Not a solid argument for Laravel...

> Now you also want to make it responsible for validations...

If I have a model validator that requires every basket to have at least 3 eggs of different colors then that validates the user-interface and can validate the command line process that adds a purple egg to every basket. With Laravel, validation is far too tied to web requests. And if you have multiple models that work together in different combinations in a controller you're creating different CombinationOfThingRequests to validate it.

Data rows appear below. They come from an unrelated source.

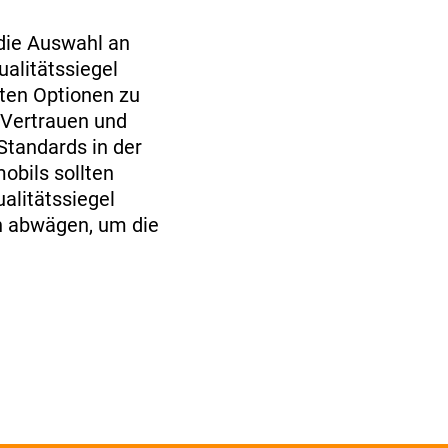
 die Auswahl an
alitätssiegel
ten Optionen zu
n Vertrauen und
 Standards in der
obils sollten
alitätssiegel
n abwägen, um die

> If all your actions that refer to the Thing model have the same validation rules, just create a ThingRequest object with the rules once and inject that as a parameter to your controller methods.

So you have a ThingRequest that exactly validates a ThingModel -- that's not very reuseable. How many different controllers exactly manipulate a ThingModel that the request is identical across them all? How many actions even do that? If this ThingRequest is responsible for validating more complex relationships, like the basket/egg example above, that means my HTTP request object is querying my database! If that's not the wrong level of abstraction, I don't know what is.